Figure 1b. Severity of Different Types of Abuse in Psychosis Patients With and Without Auditory Hallucinations

Average scores on all five CTQ abuse subscales for psychotic disorder patients split by those who have experienced auditory hallucinations (auditory hallucinations present) or have not experienced auditory hallucinations (auditory hallucinations absent). Psychotic disorder patients who have experienced auditory hallucinations report significantly more childhood sexual abuse (p = .01), physical abuse (p = .02), and emotional abuse (p = .03) than patients who have not experienced auditory hallucinations.
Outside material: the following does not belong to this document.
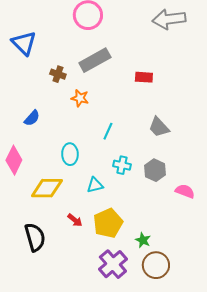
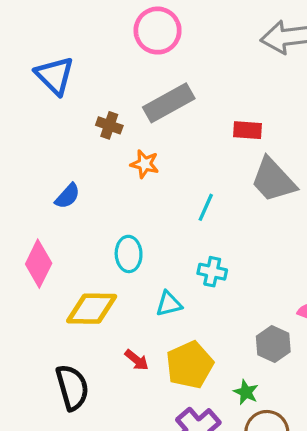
gray trapezoid: (159, 127) -> (273, 180), moved, size x1.4
cyan line: (108, 131) -> (206, 207), moved
gray hexagon: (155, 170) -> (273, 344), moved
However, when controlling for depression, this relationship only remains for sexual abuse (p = .04).

Due to the high correlation between sexual abuse, emotional abuse, and physical abuse in our sample (emotional and sexual abuse: r = .63, p<.001; physical and sexual abuse: r = .66, p<.001), we wanted to test whether the presence of sexual abuse confers risk for auditory hallucinations above and beyond physical and emotional abuse. This became particularly important after exploratory analyses revealed significantly greater emotional abuse (F(1, 112) = 4.93, p = .03) and physical abuse (F(1, 112) = 5.52, p = .02) in patients who had experienced auditory hallucinations compared to those who had not (Figure 1b). After controlling for depression these relationships failed to reach statistical significance after controlling for depression (emotional abuse: F(1, 110) = 1.93, p = .17; physical abuse: F(1, 110) = 3.6, p = .06), To further establish the specificity of sexual abuse as a risk factor for auditory hallucinations, we performed a binary logistic regression with sexual, physical, and emotional abuse as covariates and the experience of auditory hallucinations as the dependent variable. The model was significant (χ2 = 8.68, p = .03), but no single abuse type was a significant independent predictor for auditory hallucinations. However, sexual abuse had the lowest p-value relative to the other factors tested (sexual abuse χ2 = 1.62, p = .20, emotional abuse: χ2 = .17, p = .69; physical abuse: χ2 = .63, p = .43).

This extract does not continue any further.